Endoscopic fundoplication is a relatively noninvasive surgical procedure used to alleviate symptoms of gastroesophageal reflux disease (GERD). Contrary to traditional fundoplication surgery, endoscopic fundoplication offers a simpler alternative to traditional surgery with reduced healing time and risk for complication. Endoscopic fundoplication still carries some risks, and these should be discussed during one's consultation prior to surgery.
The family of anti-reflux procedures is known commonly as Nissen fundoplication. When traditional treatments have little to no effect on symptoms, individuals may opt for surgery to alleviate their discomfort.
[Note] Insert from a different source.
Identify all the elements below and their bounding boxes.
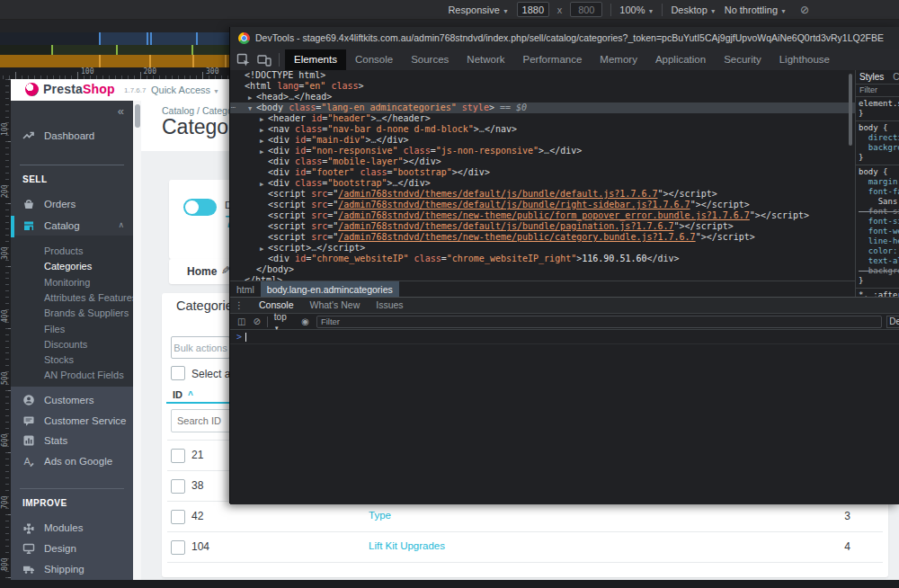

Instead of undergoing an open surgery, which involves opening the chest or abdominal cavity, individuals may undergo endoscopic fundoplication.
Prior to the surgery, a small, thin tube, called an endoscope, is introduced into the patient’s throat. As the patient swallows the tube, it journeys down the esophagus, settling in the area of the esophageal sphincter. Tiny instrumentation is funneled through the endoscope to the surgical site. Outfitted with a camera, the endoscope allows the attending surgeon a comprehensive view of the targeted area.
Once the endoscope is in position, several methods may be used to amend the sphincter and reduce acid backflow. Pleats may be taken in the surrounding stomach tissue and sutured to tighten the sphincter. The reattached tissue contracts the folds of the sphincter to increase pressure and limit acid backflow.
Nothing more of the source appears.